__PROVIDED DATA__
☆ ☆ ☆
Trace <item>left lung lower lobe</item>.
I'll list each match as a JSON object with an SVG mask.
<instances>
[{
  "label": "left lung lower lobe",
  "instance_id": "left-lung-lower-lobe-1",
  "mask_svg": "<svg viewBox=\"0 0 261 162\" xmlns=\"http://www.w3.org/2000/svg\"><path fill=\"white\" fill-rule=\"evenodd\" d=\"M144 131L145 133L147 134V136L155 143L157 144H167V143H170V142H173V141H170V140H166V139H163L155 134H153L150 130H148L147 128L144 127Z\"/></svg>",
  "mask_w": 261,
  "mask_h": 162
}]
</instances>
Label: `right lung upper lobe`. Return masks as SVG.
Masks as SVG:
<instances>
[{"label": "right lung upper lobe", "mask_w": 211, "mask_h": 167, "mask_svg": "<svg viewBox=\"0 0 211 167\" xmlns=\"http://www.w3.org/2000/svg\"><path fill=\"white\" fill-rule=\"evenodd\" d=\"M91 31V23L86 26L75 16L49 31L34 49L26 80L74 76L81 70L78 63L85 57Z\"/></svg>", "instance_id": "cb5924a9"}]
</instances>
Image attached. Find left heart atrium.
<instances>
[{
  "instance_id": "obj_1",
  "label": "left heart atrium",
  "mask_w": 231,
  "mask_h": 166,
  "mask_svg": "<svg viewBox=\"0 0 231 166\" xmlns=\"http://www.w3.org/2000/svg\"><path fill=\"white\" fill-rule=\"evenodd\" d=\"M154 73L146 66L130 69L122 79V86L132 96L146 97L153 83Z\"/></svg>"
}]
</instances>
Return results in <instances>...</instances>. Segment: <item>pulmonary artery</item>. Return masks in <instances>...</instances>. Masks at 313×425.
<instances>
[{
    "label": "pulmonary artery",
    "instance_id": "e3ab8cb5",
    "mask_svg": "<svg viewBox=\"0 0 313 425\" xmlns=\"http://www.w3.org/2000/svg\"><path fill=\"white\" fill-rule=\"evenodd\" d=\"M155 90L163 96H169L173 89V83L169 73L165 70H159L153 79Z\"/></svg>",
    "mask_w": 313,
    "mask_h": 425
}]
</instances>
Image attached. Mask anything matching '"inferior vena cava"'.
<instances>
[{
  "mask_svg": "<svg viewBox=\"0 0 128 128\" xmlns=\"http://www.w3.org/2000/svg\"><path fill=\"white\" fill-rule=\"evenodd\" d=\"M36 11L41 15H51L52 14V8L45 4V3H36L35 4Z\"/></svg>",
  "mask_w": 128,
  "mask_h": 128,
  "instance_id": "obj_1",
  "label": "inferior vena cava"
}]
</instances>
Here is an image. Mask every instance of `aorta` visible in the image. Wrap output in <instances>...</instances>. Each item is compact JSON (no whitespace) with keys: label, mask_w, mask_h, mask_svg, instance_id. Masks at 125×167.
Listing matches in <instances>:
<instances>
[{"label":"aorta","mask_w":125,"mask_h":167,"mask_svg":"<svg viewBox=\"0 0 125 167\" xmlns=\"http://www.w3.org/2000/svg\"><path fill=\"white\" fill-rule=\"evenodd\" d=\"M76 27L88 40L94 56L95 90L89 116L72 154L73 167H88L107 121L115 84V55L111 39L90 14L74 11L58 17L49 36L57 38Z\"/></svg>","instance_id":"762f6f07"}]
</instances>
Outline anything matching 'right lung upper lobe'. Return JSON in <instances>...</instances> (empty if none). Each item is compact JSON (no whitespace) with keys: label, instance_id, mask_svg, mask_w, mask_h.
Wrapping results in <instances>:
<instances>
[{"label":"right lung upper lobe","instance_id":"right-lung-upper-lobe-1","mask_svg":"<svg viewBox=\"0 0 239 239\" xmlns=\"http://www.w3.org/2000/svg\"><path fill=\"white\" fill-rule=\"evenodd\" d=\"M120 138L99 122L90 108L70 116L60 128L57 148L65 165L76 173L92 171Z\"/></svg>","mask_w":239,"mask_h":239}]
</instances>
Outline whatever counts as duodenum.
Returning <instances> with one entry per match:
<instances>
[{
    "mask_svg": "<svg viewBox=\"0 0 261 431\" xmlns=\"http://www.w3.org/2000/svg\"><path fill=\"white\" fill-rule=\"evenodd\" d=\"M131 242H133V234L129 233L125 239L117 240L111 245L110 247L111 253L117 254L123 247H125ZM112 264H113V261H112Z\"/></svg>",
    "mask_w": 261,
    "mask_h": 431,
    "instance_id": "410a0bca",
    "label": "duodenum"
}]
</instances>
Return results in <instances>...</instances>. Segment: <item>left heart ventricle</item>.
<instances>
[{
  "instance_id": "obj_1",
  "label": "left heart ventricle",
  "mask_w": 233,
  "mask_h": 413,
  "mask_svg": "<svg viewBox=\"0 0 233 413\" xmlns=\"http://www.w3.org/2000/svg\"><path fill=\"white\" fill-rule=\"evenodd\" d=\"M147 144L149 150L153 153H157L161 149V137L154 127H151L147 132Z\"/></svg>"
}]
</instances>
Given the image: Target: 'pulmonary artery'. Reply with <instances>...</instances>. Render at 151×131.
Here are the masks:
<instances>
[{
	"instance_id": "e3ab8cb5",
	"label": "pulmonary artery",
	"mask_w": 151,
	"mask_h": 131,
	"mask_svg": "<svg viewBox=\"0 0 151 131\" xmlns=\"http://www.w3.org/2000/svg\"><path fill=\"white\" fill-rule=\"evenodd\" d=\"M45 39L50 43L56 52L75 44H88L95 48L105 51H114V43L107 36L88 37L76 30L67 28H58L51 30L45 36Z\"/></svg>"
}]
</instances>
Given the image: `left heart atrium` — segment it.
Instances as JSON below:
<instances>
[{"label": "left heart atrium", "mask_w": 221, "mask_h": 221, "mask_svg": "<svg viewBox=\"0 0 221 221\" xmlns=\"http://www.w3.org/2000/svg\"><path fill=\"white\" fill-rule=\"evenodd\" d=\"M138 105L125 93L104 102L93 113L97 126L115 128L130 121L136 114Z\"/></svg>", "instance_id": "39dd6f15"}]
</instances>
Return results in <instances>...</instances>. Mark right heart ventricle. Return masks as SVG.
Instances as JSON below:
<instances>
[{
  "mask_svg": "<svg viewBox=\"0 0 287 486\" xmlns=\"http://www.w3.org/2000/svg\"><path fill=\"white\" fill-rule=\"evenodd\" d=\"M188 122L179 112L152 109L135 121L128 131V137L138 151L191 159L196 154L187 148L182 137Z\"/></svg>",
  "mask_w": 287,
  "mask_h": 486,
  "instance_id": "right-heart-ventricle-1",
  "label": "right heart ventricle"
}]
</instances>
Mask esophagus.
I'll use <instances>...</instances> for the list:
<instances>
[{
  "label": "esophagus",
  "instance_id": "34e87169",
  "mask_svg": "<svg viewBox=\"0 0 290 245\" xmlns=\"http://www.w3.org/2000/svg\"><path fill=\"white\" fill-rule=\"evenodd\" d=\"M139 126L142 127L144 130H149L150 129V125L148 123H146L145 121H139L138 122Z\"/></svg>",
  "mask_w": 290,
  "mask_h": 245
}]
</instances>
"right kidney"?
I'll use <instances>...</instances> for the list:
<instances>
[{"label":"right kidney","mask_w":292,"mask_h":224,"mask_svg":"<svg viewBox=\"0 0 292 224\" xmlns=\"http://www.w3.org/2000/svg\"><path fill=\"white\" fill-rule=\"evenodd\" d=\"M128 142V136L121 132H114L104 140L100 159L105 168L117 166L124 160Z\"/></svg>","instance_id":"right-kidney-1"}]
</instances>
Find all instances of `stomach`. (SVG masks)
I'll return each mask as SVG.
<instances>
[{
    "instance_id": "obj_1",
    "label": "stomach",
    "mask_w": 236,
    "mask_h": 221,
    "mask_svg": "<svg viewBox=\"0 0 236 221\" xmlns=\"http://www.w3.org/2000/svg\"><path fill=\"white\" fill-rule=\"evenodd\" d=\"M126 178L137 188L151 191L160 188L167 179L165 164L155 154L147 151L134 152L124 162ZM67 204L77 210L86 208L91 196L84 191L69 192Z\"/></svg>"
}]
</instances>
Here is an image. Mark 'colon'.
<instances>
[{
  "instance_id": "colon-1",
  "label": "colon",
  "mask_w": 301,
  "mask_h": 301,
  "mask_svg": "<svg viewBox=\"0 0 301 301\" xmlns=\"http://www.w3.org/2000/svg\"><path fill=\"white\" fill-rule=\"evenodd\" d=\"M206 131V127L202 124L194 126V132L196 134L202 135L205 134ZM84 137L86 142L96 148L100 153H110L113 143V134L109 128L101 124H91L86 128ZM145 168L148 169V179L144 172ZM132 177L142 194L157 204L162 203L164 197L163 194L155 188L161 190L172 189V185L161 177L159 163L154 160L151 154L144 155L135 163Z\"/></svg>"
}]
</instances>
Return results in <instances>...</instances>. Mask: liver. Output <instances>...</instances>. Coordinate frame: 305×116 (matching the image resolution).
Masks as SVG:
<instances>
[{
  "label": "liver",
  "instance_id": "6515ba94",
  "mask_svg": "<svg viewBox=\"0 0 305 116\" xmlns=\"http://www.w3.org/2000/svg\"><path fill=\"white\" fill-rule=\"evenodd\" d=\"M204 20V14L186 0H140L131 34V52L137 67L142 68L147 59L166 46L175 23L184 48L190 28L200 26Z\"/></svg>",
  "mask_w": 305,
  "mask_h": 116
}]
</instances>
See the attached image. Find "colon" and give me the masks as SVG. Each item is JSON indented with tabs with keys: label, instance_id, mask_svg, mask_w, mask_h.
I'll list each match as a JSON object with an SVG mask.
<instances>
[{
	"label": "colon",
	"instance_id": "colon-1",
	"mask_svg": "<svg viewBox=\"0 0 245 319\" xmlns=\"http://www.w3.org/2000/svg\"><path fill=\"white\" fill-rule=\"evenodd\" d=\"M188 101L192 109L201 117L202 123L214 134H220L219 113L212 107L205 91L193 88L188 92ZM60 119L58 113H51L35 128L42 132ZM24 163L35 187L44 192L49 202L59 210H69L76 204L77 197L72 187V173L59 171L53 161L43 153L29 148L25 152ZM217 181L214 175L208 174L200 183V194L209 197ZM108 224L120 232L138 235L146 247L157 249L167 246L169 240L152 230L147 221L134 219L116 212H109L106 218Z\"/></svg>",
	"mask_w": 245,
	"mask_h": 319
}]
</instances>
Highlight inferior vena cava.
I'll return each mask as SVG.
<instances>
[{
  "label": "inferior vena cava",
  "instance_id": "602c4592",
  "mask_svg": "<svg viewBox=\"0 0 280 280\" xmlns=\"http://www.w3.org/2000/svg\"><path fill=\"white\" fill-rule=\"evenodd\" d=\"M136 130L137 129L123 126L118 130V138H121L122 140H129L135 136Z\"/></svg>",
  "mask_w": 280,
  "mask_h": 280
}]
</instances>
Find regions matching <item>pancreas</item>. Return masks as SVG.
☆ ☆ ☆
__TASK INSTRUCTIONS__
Please restate, exactly as written, the line that holds "See the attached" and all remaining lines of the data above, and only those.

__TASK ANSWER__
See the attached image. Find "colon" and give me the masks as SVG. Each item is JSON indented with tabs with keys: label, instance_id, mask_svg, mask_w, mask_h.
I'll list each match as a JSON object with an SVG mask.
<instances>
[{
	"label": "colon",
	"instance_id": "colon-1",
	"mask_svg": "<svg viewBox=\"0 0 245 319\" xmlns=\"http://www.w3.org/2000/svg\"><path fill=\"white\" fill-rule=\"evenodd\" d=\"M188 101L192 109L201 117L202 123L214 134H220L219 113L212 107L205 91L193 88L188 92ZM60 119L58 113H51L35 128L42 132ZM24 163L35 187L44 192L49 202L59 210H69L76 204L77 197L72 187V173L59 171L53 161L43 153L29 148L25 152ZM217 181L214 175L208 174L200 183V194L209 197ZM108 224L120 232L138 235L146 247L157 249L167 246L169 240L152 230L147 221L134 219L116 212H109L106 218Z\"/></svg>",
	"mask_w": 245,
	"mask_h": 319
}]
</instances>
Highlight inferior vena cava.
I'll return each mask as SVG.
<instances>
[{
  "label": "inferior vena cava",
  "instance_id": "602c4592",
  "mask_svg": "<svg viewBox=\"0 0 280 280\" xmlns=\"http://www.w3.org/2000/svg\"><path fill=\"white\" fill-rule=\"evenodd\" d=\"M136 130L137 129L123 126L118 130V138H121L122 140H129L135 136Z\"/></svg>",
  "mask_w": 280,
  "mask_h": 280
}]
</instances>
Find regions matching <item>pancreas</item>. Return masks as SVG.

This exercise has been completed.